Open josef-pkt opened 1 year ago
We need helper functions, at least for Newey/GMM and Murphy and Topel
There should be some overlap with statsmodels.stats._diagnostic_other, e.g conditional_moment_test_generic
Actually, I'm not sure we really need to use it. It's mainly computational if we have a large number of moment conditions. We can just use the appropriate submatrix/block of the joint cov_params instead of using partitioned matrix inverse. (one large matrix inverse instead of many computations with smaller matrices)
Mainly parking a issue and references. I was just skimming parts.
In treatment effect we use GMM for cov_params which is a robust cov_type. If we want nonrobust cov_type, then we need to skip some of the robust computations.
Based on my skimming there are different versions of the two-stage cov_params, either nonrobust (correct specification) or robust (sandwiches for some misspecification):
I don't know what (our) heckman uses.
Hole, Arne Risa. “Calculating Murphy–Topel Variance Estimates in Stata: A Simplified Procedure.” The Stata Journal 6, no. 4 (November 1, 2006): 521–29. https://doi.org/10.1177/1536867X0600600405.
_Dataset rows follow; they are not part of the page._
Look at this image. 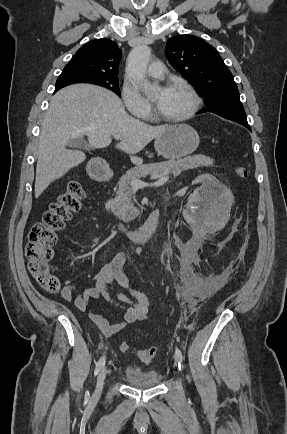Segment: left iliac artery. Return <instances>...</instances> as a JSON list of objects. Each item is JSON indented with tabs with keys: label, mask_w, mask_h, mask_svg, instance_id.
<instances>
[{
	"label": "left iliac artery",
	"mask_w": 287,
	"mask_h": 434,
	"mask_svg": "<svg viewBox=\"0 0 287 434\" xmlns=\"http://www.w3.org/2000/svg\"><path fill=\"white\" fill-rule=\"evenodd\" d=\"M175 354L177 356L178 366H179V368H181V365H182L183 360H184L182 352H181V350L179 348H176Z\"/></svg>",
	"instance_id": "1"
}]
</instances>
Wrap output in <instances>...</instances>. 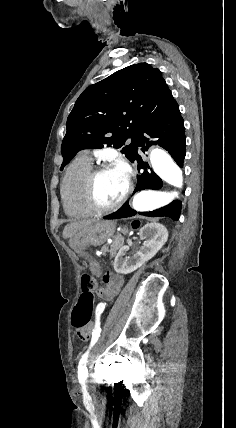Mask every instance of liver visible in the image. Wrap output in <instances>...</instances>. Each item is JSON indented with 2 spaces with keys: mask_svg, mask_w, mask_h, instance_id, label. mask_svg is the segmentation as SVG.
Returning a JSON list of instances; mask_svg holds the SVG:
<instances>
[{
  "mask_svg": "<svg viewBox=\"0 0 236 428\" xmlns=\"http://www.w3.org/2000/svg\"><path fill=\"white\" fill-rule=\"evenodd\" d=\"M94 220H83V222H71V224H67L63 230V238H76L78 234H80L81 230H83L84 226H88V224H92Z\"/></svg>",
  "mask_w": 236,
  "mask_h": 428,
  "instance_id": "1",
  "label": "liver"
}]
</instances>
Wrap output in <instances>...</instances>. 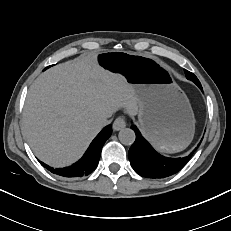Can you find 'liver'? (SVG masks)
Segmentation results:
<instances>
[{
    "mask_svg": "<svg viewBox=\"0 0 231 231\" xmlns=\"http://www.w3.org/2000/svg\"><path fill=\"white\" fill-rule=\"evenodd\" d=\"M140 104L123 76L96 62V54L56 65L41 74L27 94L22 130L34 154L54 167L76 162L101 130L100 121Z\"/></svg>",
    "mask_w": 231,
    "mask_h": 231,
    "instance_id": "6515ba94",
    "label": "liver"
}]
</instances>
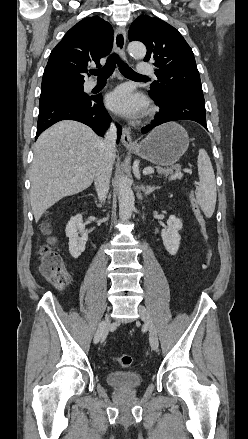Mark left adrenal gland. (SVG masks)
Returning <instances> with one entry per match:
<instances>
[{"mask_svg": "<svg viewBox=\"0 0 248 439\" xmlns=\"http://www.w3.org/2000/svg\"><path fill=\"white\" fill-rule=\"evenodd\" d=\"M157 188L158 187H155V186H144L143 184L141 185V190L144 192L145 195L152 193Z\"/></svg>", "mask_w": 248, "mask_h": 439, "instance_id": "1", "label": "left adrenal gland"}]
</instances>
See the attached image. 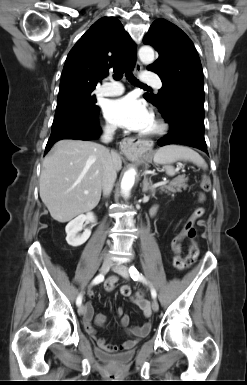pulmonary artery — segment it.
Segmentation results:
<instances>
[{"label": "pulmonary artery", "mask_w": 247, "mask_h": 385, "mask_svg": "<svg viewBox=\"0 0 247 385\" xmlns=\"http://www.w3.org/2000/svg\"><path fill=\"white\" fill-rule=\"evenodd\" d=\"M142 81L154 85L157 89H160L162 87V82L160 78L150 73H145L142 76ZM123 91V86L116 81L107 82L102 85L98 90L99 94L102 96H116L123 93Z\"/></svg>", "instance_id": "1"}]
</instances>
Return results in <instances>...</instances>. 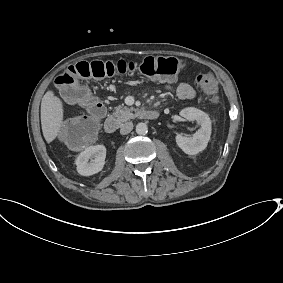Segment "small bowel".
I'll return each mask as SVG.
<instances>
[{
	"instance_id": "1",
	"label": "small bowel",
	"mask_w": 283,
	"mask_h": 283,
	"mask_svg": "<svg viewBox=\"0 0 283 283\" xmlns=\"http://www.w3.org/2000/svg\"><path fill=\"white\" fill-rule=\"evenodd\" d=\"M166 89L169 91H174L182 100L191 101L196 97L194 88L187 83H180L176 86L167 85Z\"/></svg>"
}]
</instances>
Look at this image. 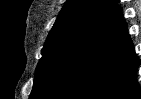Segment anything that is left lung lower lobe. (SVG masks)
<instances>
[{
	"instance_id": "obj_1",
	"label": "left lung lower lobe",
	"mask_w": 141,
	"mask_h": 99,
	"mask_svg": "<svg viewBox=\"0 0 141 99\" xmlns=\"http://www.w3.org/2000/svg\"><path fill=\"white\" fill-rule=\"evenodd\" d=\"M139 64L116 7L38 99H140Z\"/></svg>"
}]
</instances>
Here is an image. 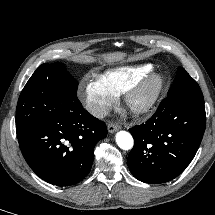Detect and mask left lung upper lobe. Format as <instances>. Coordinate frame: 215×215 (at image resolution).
<instances>
[{"mask_svg": "<svg viewBox=\"0 0 215 215\" xmlns=\"http://www.w3.org/2000/svg\"><path fill=\"white\" fill-rule=\"evenodd\" d=\"M169 97H184L203 101V94L198 83L186 70L179 67L173 85L168 91Z\"/></svg>", "mask_w": 215, "mask_h": 215, "instance_id": "5c2ea615", "label": "left lung upper lobe"}]
</instances>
Palmer, Tom M, Michael V Holmes, Brendan J Keating, and Nuala A Sheehan. “Correcting the Standard Errors of 2-Stage Residual Inclusion Estimators for Mendelian Randomization Studies.” American Journal of Epidemiology 186, no. 9 (November 1, 2017): 1104–14. https://doi.org/10.1093/aje/kwx175.
Terza, Joseph V. “Simpler Standard Errors for Two-Stage Optimization Estimators.” The Stata Journal 16, no. 2 (June 1, 2016): 368–85. https://doi.org/10.1177/1536867X1601600206.
Newey, Whitney K. “A Method of Moments Interpretation of Sequential Estimators.” Economics Letters 14, no. 2 (January 1, 1984): 201–6. https://doi.org/10.1016/0165-1765(84)90083-1. formula for method of moments, exactly identified GMM, using sandwiches for all parts.
(not clear to me yet what we need)
(*) update Murphy, Topel, section 5.1 two-step MLE equ. (29) assumes and specifies information matrix equality, R_i is name for both. In the following, they use
R_i
and so do not specify whether OPG or hessian is used in their final formula equ. (34) (AFAICS, in equ (33) R still refers to negative hessian, i.e. second derivatives, and omega in equ (30) and (31) is cov(score), i.e. using R for opg.)